Thursday, August 19, 2010
Lightning as symbol.
Our early ancestors revered and feared natural phenomena; lightning and other atmospheric displays were appeased by means of magic rituals, a type of behavior that has persisted throughout human development and which remains pervasive today.
As our species acquired complex language skills, and gained confidence by adapting to new environments, we began to project "consciousness" onto the universe in the form of supernatural beings. Storms, lightning, thunder, rain, and wind became attributes of the sky god or goddess. All objects or creatures that traveled through the sky became associated with that deity. Real events and objects became symbols that referred to a new supernatural repository of magical associations and ideas.

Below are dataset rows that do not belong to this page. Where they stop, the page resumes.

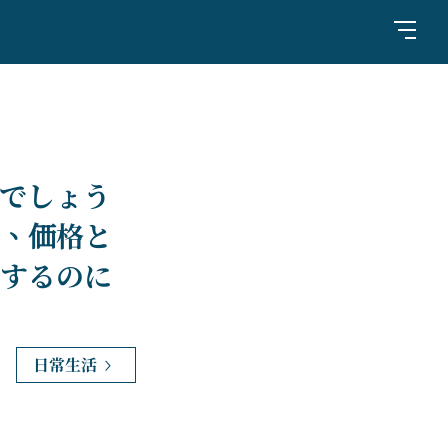
でしょう
、価格と
するのに
日常生活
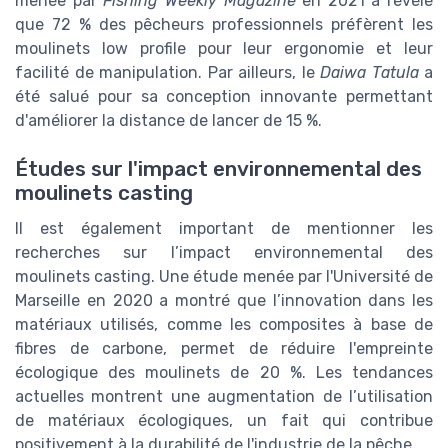
menée par
Fishing Weekly Magazine
en 2021 a révélé
que 72 % des pêcheurs professionnels préfèrent les
moulinets low profile pour leur ergonomie et leur
facilité de manipulation. Par ailleurs, le
Daiwa Tatula
a
été salué pour sa conception innovante permettant
d'améliorer la distance de lancer de 15 %.
Études sur l'impact environnemental des
moulinets casting
Il est également important de mentionner les
recherches sur l’impact environnemental des
moulinets casting. Une étude menée par l'Université de
Marseille en 2020 a montré que l’innovation dans les
matériaux utilisés, comme les composites à base de
fibres de carbone, permet de réduire l'empreinte
écologique des moulinets de 20 %. Les tendances
actuelles montrent une augmentation de l’utilisation
de matériaux écologiques, un fait qui contribue
positivement à la durabilité de l'industrie de la pêche.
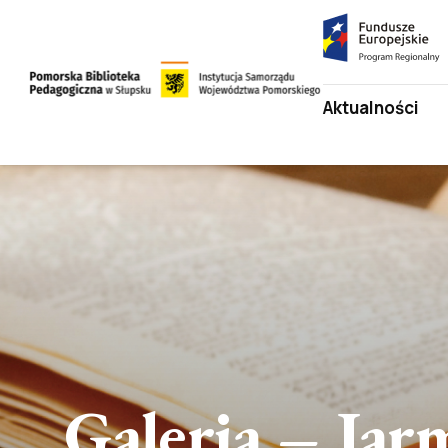
Fundusze
Europejskie
Program
Przejdź
Aktualności
Regionalny
do
strony
Przejdź
głównej
do
treści
Galeria – Ja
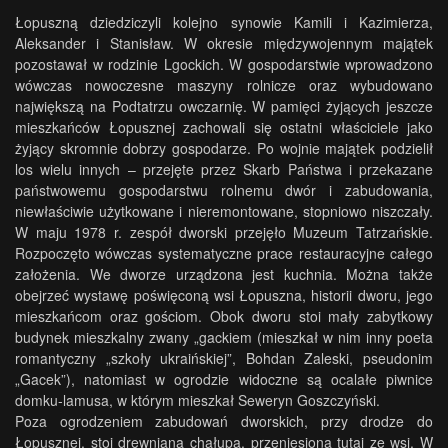
Łopuszną dziedziczyli kolejno synowie Kamili i Kazimierza,
Aleksander i Stanisław. W okresie międzywojennym majątek
pozostawał w rodzinie Lgockich. W gospodarstwie wprowadzono
wówczas nowoczesne maszyny rolnicze oraz wybudowano
największą na Podtatrzu owczarnię. W pamięci żyjących jeszcze
mieszkańców Łopusznej zachowali się ostatni właściciele jako
żyjący skromnie dobrzy gospodarze. Po wojnie majątek podzielił
los wielu innych – przejęte przez Skarb Państwa i przekazane
państwowemu gospodarstwu rolnemu dwór i zabudowania,
niewłaściwie użytkowane i nieremontowane, stopniowo niszczały.
W maju 1978 r. zespół dworski przejęło Muzeum Tatrzańskie.
Rozpoczęto wówczas systematyczne prace restauracyjne całego
założenia. We dworze urządzona jest kuchnia. Można także
obejrzeć wystawę poświęconą wsi Łopuszna, historii dworu, jego
mieszkańcom oraz gościom. Obok dworu stoi mały zabytkowy
budynek mieszkalny zwany „gackiem (mieszkał w nim inny poeta
romantyczny „szkoły ukraińskiej”, Bohdan Zaleski, pseudonim
„Gacek”), natomiast w ogrodzie widoczne są ocalałe piwnice
domku-lamusa, w którym mieszkał Seweryn Goszczyński.
Poza ogrodzeniem zabudowań dworskich, przy drodze do
Łopusznej, stoi drewniana chałupa, przeniesiona tutaj ze wsi. W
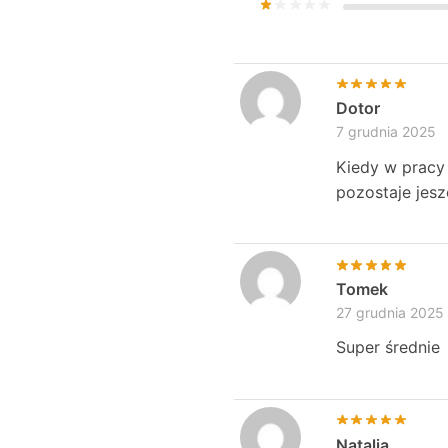
Dotor
7 grudnia 2025
Kiedy w pracy
pozostaje jes
Tomek
27 grudnia 2025
Super średnie
Natalia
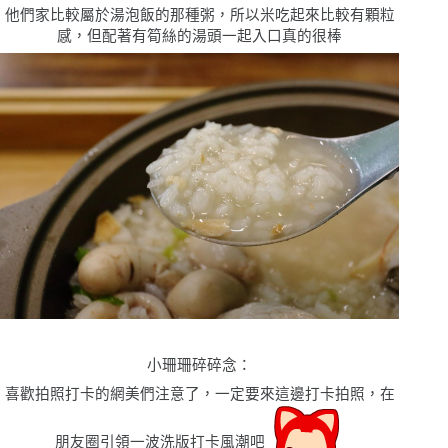
他們家比較屬於湯泡飯的那種粥，所以米吃起來比較有顆粒
感，但配著有筍絲的湯頭一起入口真的很棒
小珊珊碎碎念
：
喜歡拍照打卡的網美們注意了，一定要來這邊打卡拍照，在
朋友圈引領一波洗版打卡風潮吧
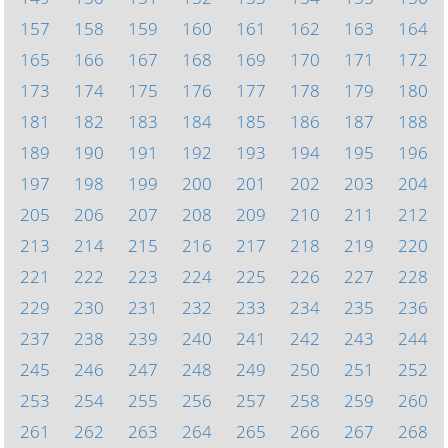
157
158
159
160
161
162
163
164
165
166
167
168
169
170
171
172
173
174
175
176
177
178
179
180
181
182
183
184
185
186
187
188
189
190
191
192
193
194
195
196
197
198
199
200
201
202
203
204
205
206
207
208
209
210
211
212
213
214
215
216
217
218
219
220
221
222
223
224
225
226
227
228
229
230
231
232
233
234
235
236
237
238
239
240
241
242
243
244
245
246
247
248
249
250
251
252
253
254
255
256
257
258
259
260
261
262
263
264
265
266
267
268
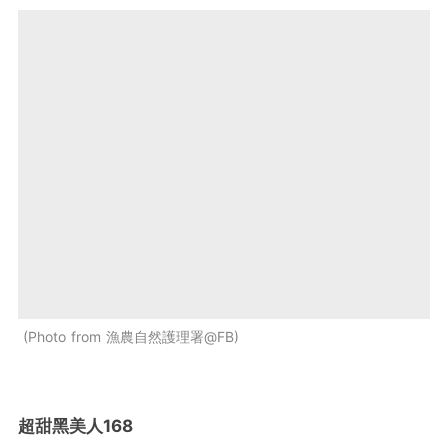
Photo from 漁農自然護理署@FB
超甜黑美人168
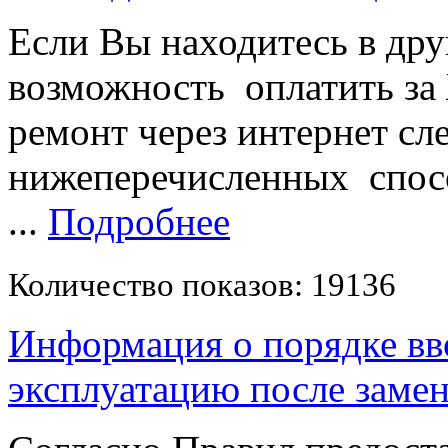
Если Вы находитесь в друг
возможность оплатить за
ремонт через интернет с
нижеперечисленных спос
...
Подробнее
Количество показов: 19136
Информация о порядке вво
эксплуатацию после замен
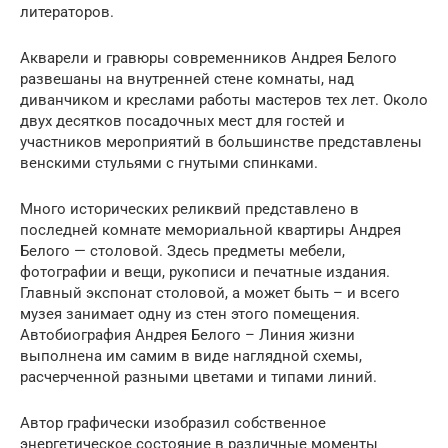
литераторов.
Акварели и гравюры современников Андрея Белого
развешаны на внутренней стене комнаты, над
диванчиком и креслами работы мастеров тех лет. Около
двух десятков посадочных мест для гостей и
участников мероприятий в большинстве представлены
венскими стульями с гнутыми спинками.
Много исторических реликвий представлено в
последней комнате мемориальной квартиры Андрея
Белого — столовой. Здесь предметы мебели,
фотографии и вещи, рукописи и печатные издания.
Главный экспонат столовой, а может быть – и всего
музея занимает одну из стен этого помещения.
Автобиография Андрея Белого – Линия жизни
выполнена им самим в виде наглядной схемы,
расчерченной разными цветами и типами линий.
Автор графически изобразил собственное
энергетическое состояние в различные моменты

These ideas created a non-physical dimension within the human mind.
Zeus is a familiar example of a sky god. On a painted Greek amphora (470-460 b.c.e.) he is poised to launch a lightning bolt (against a giant.) As a symbol of flight, a bird is present to indicate (or to improve) the accuracy of his aim. The famous bronze Zeus from Artemisium, in the similar pose of a javelin thrower (470 b.c.e.), literally embodies Greek ideas about mature manhood. His superb physical development is based on the mathematical relationship of the human body to nature; his mental state is equally balanced. Emotion is a potential force held in readiness by rational thought. The result is a quality of lightness, flexibility, and harmony that teaches the viewer what a man can be.
All gods acquire new attributes and characteristics through time: Zeus is a typical Top Male.
In Christian art the image of Zeus was conflated with that of Jehovah, but the two sky gods represent drastically different styles of Top Male. Zeus was famously in love with his wife Hera and seduced many women. He was not the sole ruler of man and nature, but shared dominion with many deities, both male and female. Jehovah was a woman-hating bachelor whose ego consumed creation - a very unbalanced man. He killed off his wife (nature), and destroyed everything positive and necessary regarding females; he demanded the abject obedience of his favorite object of torture - man. He wasn't even present for the conception of his one child, who was produced by artificial insemination. The radically different character of Zeus and Jehovah, who began as essentially the same type of Top Male god, is the product of the cultures that produced them.